The Union Budget 2024-25, presented as an interim budget by Finance Minister Nirmala Sitharaman on February 1, 2024, was widely anticipated for its policy directions in the lead-up to the general elections. Contrary to expectations of sweeping reforms, the government adopted a philosophy of continuity and consolidation, refraining from major changes to the direct tax regime. For the small business sector, often described as the backbone of the Indian economy, this budget was notable for its stability and lack of disruptive amendments. This article provides a meticulous analysis of the key tax law changes and reaffirmed policies that impact Micro, Small, and Medium Enterprises (MSMEs). It delves into the extension of beneficial tax regimes, the clarification of outstanding issues like Section 43B(h), the implications of persistently high TDS/TCS rates, and the continued focus on digital compliance and manufacturing incentives. While no new significant concessions were announced, the budget reinforces the existing framework designed to ease compliance, improve cash flow, and encourage formalization and growth for small businesses. This analysis serves as a essential guide for small business owners, tax professionals, and stakeholders to navigate the unchanged yet crucial tax landscape for the fiscal year 2024-25.

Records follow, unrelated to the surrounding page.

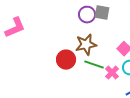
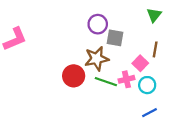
gray square: (102, 13) -> (115, 38), moved
pink cross: (112, 73) -> (126, 79), moved, turned 32

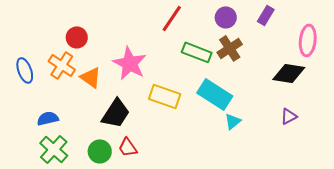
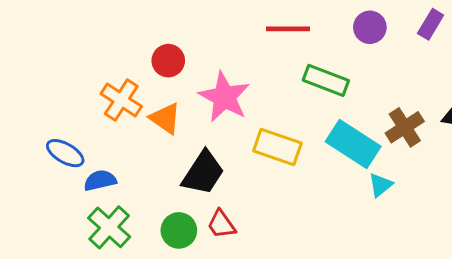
red line: (172, 18) -> (288, 29), turned 56
red circle: (77, 37) -> (168, 61), moved
brown cross: (230, 48) -> (405, 127), moved
blue ellipse: (25, 70) -> (65, 153), moved, turned -40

Article: Budget 2024-2025 Key Tax Law Changes Impacting Small Businesses

Introduction

The Micro, Small, and Medium Enterprise (MSME) sector in India is a critical engine of economic growth, contributing approximately 30% to the nation's GDP and employing over 11 crore people. It is a sector characterized by its dynamism but also its vulnerability to regulatory changes and economic shifts. Therefore, the Union Budget is perennially scrutinized for measures that can either fuel or hinder its progress.

The Interim Budget for 2024-25, presented by Finance Minister Nirmala Sitharaman, was crafted against a backdrop of robust economic growth yet global uncertainties. In her speech, the FM explicitly stated, “...in keeping with the convention, I do not propose to make any change relating to taxation and propose to retain the same tax rates for direct and indirect taxes including import duties.” This announcement set the tone for a budget of stability rather than surprise.

For small businesses, this stability is a double-edged sword. On one hand, it provides a predictable regulatory environment, allowing for confident long-term planning without the fear of sudden fiscal shocks. On the other hand, the sector, still recovering from the pandemic's aftershocks and grappling with inflationary pressures, had hopes for specific relief measures, particularly in the areas of tax simplification, reduced rates, and easier compliance.

Despite the status quo on tax rates, the budget and the accompanying Finance Bill contain crucial reaffirmations, extensions of deadlines, and clarifications on previous amendments that have significant implications for small businesses. Understanding these nuances is paramount for effective financial planning and compliance in the forthcoming fiscal year.

This article breaks down these key aspects into detailed sections, providing a holistic view of the tax landscape for MSMEs in 2024-25.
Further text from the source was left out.